As of 13:03 on March 17, 2026, the CSI Sub-industry Chemical Index (000813) components showed mixed gains and losses, with Ruifeng New Materials leading at +4.17%, Hongda Shares up 3.32%, and Zhongjian Technology up 2.54%; Shengquan Group led the decline. The latest quote for the Chemical ETF (159870) is 0.92 yuan.
In terms of liquidity, the chemical ETF had a turnover rate of 3.53% during the trading session, with a transaction volume of 1.138 billion yuan. Looking at a longer period, as of March 16, the average daily trading volume of the chemical ETF over the past month was 1.991 billion yuan.
The chemical ETF closely tracks the CSI Sub-industry Chemical Index, which is composed of seven sub-industry indices, including non-ferrous metals and machinery. These indices select large-cap, liquid listed companies within relevant sub-industries to reflect the overall performance of listed companies in those sectors.

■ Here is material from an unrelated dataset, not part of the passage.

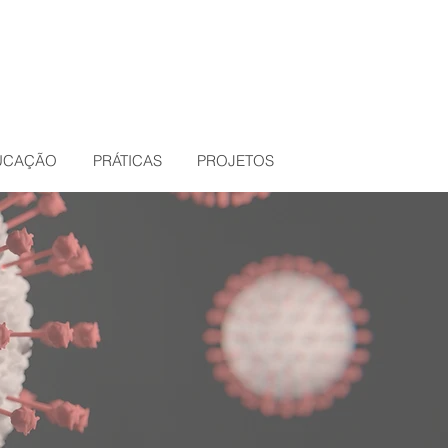
DUCAÇÃO
PRÁTICAS
PROJETOS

Data shows that as of February 27, 2026, the top ten weights in the CSI Sub-industry Chemical Index (000813) were Wanhua Chemical, Salt Lake Shares, Zangge Mining, Tianci Materials, Hualu Hengsheng, Yuntianhua, Juhua Shares, Hengli Petrochemical, Baofeng Energy, and Rongsheng Petrochemical, accounting for a total of 45.18% of the index.
The chemical ETF (159870) is connected to the over-the-counter market (A: 014942; C: 014943; I: 022792).